● **WORK REQUEST**:
Please reproduce all of the data below exactly, leaving each picture out.

╔══

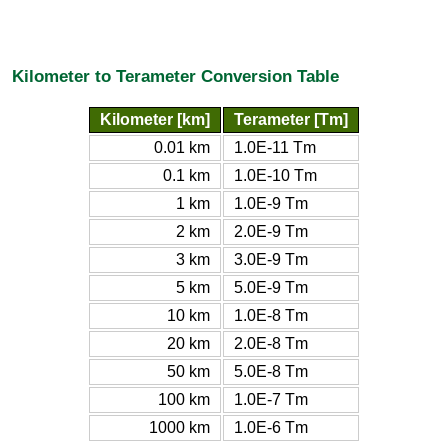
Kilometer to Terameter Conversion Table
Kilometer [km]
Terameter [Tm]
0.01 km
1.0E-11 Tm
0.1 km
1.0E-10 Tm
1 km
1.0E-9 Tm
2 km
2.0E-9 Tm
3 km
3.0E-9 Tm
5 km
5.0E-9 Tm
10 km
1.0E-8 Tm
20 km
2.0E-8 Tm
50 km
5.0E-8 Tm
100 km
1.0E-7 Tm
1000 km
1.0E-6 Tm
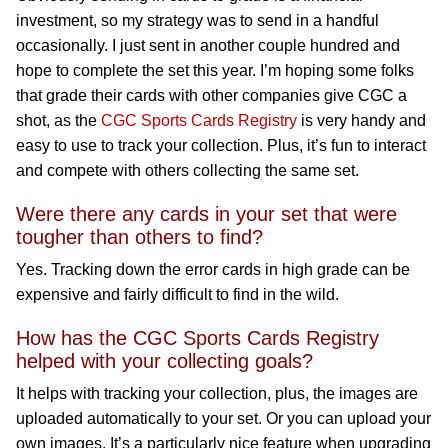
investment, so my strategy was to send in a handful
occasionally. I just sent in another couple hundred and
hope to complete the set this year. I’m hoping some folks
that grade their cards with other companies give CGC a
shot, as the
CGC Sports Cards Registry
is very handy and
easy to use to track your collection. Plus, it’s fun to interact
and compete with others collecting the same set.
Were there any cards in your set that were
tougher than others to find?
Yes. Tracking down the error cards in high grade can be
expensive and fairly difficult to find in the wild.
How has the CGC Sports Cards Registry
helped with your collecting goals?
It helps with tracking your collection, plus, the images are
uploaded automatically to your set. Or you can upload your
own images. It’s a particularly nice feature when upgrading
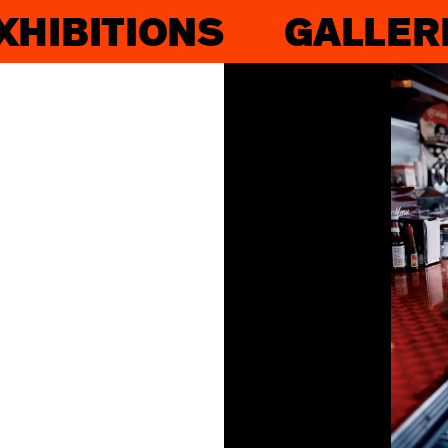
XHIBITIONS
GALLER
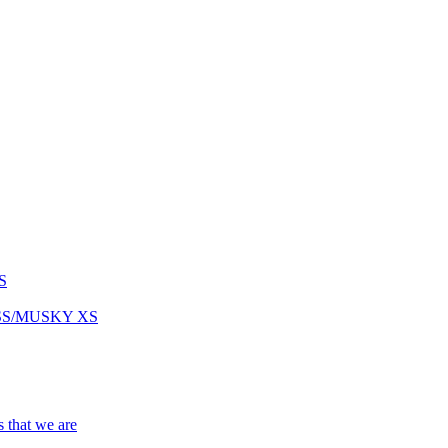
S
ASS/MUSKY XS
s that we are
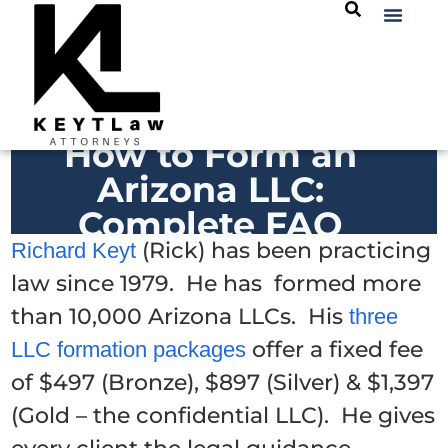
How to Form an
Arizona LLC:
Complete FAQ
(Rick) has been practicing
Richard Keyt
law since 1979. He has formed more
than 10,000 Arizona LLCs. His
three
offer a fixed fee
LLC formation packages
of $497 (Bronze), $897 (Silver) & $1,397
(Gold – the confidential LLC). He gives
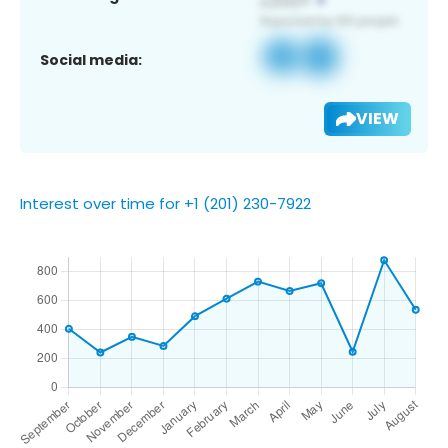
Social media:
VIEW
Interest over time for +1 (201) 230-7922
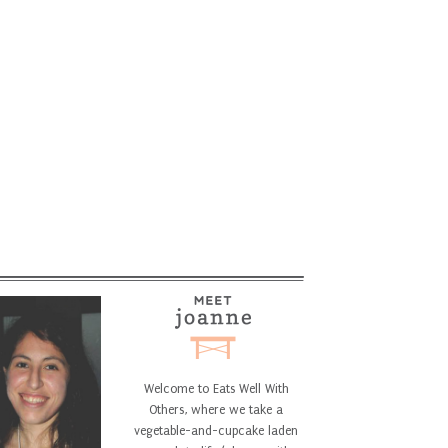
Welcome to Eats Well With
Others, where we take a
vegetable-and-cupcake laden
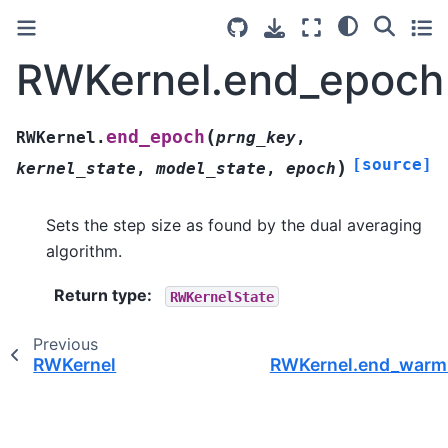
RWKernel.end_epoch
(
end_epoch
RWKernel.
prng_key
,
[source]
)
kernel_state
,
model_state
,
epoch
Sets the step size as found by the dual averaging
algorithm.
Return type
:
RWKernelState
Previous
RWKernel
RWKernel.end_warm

╚══

● **SOLUTION TO THIS TASK**:
Kilometer to Terameter Conversion Table
Kilometer [km]
Terameter [Tm]
0.01 km
1.0E-11 Tm
0.1 km
1.0E-10 Tm
1 km
1.0E-9 Tm
2 km
2.0E-9 Tm
3 km
3.0E-9 Tm
5 km
5.0E-9 Tm
10 km
1.0E-8 Tm
20 km
2.0E-8 Tm
50 km
5.0E-8 Tm
100 km
1.0E-7 Tm
1000 km
1.0E-6 Tm
investment, so my strategy was to send in a handful
occasionally. I just sent in another couple hundred and
hope to complete the set this year. I’m hoping some folks
that grade their cards with other companies give CGC a
shot, as the
CGC Sports Cards Registry
is very handy and
easy to use to track your collection. Plus, it’s fun to interact
and compete with others collecting the same set.
Were there any cards in your set that were
tougher than others to find?
Yes. Tracking down the error cards in high grade can be
expensive and fairly difficult to find in the wild.
How has the CGC Sports Cards Registry
helped with your collecting goals?
It helps with tracking your collection, plus, the images are
uploaded automatically to your set. Or you can upload your
own images. It’s a particularly nice feature when upgrading
XHIBITIONS
GALLER
S
ASS/MUSKY XS
s that we are
How to Form an
Arizona LLC:
Complete FAQ
(Rick) has been practicing
Richard Keyt
law since 1979. He has formed more
than 10,000 Arizona LLCs. His
three
offer a fixed fee
LLC formation packages
of $497 (Bronze), $897 (Silver) & $1,397
(Gold – the confidential LLC). He gives
Social media:
VIEW
Interest over time for +1 (201) 230-7922
Welcome to Eats Well With
Others, where we take a
vegetable-and-cupcake laden
RWKernel.end_epoch
(
end_epoch
RWKernel.
prng_key
,
[source]
)
kernel_state
,
model_state
,
epoch
Sets the step size as found by the dual averaging
algorithm.
Return type
:
RWKernelState
Previous
RWKernel
RWKernel.end_warm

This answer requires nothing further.